[[ INFORMATION SHOWN open ]]

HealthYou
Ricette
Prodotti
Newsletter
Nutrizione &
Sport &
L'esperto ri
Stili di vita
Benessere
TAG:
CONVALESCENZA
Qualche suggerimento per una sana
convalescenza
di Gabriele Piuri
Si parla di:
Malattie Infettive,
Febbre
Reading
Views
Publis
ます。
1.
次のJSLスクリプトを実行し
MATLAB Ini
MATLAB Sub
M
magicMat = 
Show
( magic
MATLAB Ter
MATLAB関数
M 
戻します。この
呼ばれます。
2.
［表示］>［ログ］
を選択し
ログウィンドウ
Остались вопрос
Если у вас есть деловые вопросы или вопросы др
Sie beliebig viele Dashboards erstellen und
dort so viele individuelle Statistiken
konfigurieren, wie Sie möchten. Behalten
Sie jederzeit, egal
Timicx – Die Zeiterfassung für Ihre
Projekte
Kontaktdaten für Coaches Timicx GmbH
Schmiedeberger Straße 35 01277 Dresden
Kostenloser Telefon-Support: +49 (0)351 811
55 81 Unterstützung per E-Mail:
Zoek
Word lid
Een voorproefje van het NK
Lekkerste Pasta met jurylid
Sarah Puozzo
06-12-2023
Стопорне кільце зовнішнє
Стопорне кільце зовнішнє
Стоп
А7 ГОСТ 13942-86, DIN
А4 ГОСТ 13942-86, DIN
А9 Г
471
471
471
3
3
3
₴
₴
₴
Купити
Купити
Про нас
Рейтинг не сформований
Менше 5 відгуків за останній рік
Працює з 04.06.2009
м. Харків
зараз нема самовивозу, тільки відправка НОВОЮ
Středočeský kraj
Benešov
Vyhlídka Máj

[[ INFORMATION SHOWN closed ]]
[[ INFORMATION SHOWN open ]]

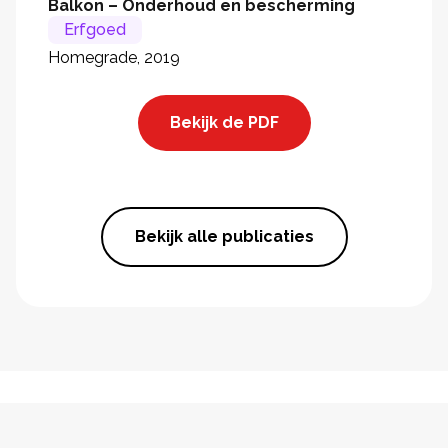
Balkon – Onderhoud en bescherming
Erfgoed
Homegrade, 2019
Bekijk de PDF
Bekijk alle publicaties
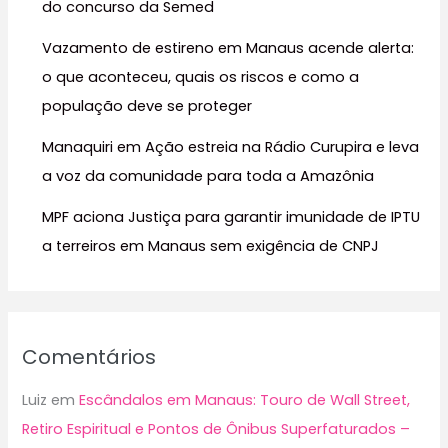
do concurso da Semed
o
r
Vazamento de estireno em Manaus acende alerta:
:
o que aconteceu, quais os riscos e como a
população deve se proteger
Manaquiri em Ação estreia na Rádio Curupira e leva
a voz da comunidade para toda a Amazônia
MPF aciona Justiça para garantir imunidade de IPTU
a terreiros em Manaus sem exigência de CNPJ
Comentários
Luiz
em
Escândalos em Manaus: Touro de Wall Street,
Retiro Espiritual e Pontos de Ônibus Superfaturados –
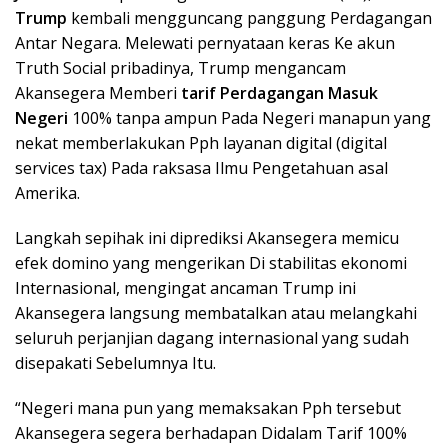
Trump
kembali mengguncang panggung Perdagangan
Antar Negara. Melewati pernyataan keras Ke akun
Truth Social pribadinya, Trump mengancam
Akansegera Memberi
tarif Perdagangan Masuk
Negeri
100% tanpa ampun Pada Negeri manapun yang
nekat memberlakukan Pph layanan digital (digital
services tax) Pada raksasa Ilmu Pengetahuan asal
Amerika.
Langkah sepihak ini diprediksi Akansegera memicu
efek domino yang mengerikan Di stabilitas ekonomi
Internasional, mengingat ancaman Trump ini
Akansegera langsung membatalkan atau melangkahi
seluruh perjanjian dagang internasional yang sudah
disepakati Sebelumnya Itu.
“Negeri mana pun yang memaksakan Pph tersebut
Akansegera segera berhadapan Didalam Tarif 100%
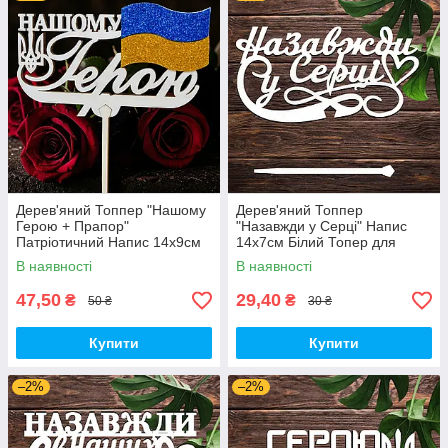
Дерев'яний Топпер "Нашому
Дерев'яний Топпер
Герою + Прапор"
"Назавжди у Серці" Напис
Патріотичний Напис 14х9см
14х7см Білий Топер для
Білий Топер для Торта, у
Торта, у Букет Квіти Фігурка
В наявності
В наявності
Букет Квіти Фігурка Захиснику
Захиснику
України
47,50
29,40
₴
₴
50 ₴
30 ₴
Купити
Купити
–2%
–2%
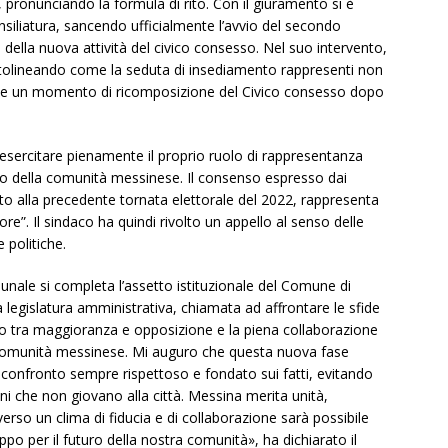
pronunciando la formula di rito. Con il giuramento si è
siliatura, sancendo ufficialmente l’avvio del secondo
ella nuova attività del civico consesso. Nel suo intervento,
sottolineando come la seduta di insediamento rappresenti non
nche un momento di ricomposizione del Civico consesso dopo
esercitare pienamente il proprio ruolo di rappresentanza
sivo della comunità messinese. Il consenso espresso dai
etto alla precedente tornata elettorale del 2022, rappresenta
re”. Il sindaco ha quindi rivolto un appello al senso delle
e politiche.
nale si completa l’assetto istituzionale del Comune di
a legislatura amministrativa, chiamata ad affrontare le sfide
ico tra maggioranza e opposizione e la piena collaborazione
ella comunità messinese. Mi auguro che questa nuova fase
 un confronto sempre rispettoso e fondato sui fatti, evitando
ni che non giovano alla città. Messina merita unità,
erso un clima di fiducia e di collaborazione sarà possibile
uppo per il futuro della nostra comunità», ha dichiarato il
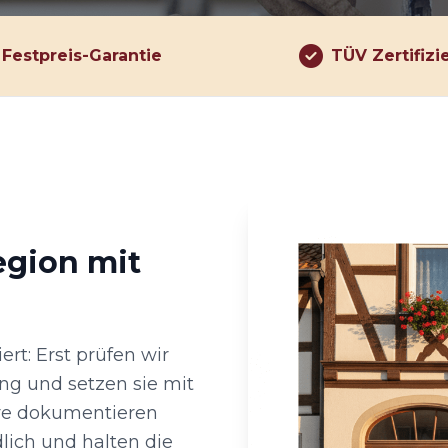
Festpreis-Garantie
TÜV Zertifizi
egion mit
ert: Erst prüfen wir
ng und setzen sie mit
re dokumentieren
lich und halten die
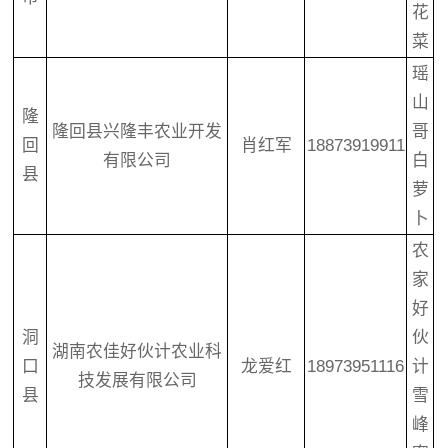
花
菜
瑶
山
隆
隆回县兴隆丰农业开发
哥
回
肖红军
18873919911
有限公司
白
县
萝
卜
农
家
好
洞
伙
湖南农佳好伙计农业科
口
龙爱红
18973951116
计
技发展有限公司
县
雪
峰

[[ INFORMATION SHOWN closed ]]

EXERCISE AIM => What are the lines, exactly as written above, from the line with "Працює з 04.06.2009" to the line with "Vyhlídka Máj", both included? Output only those.

OUTPUT FOR THIS EXERCISE =>
Працює з 04.06.2009
м. Харків
зараз нема самовивозу, тільки відправка НОВОЮ
Středočeský kraj
Benešov
Vyhlídka Máj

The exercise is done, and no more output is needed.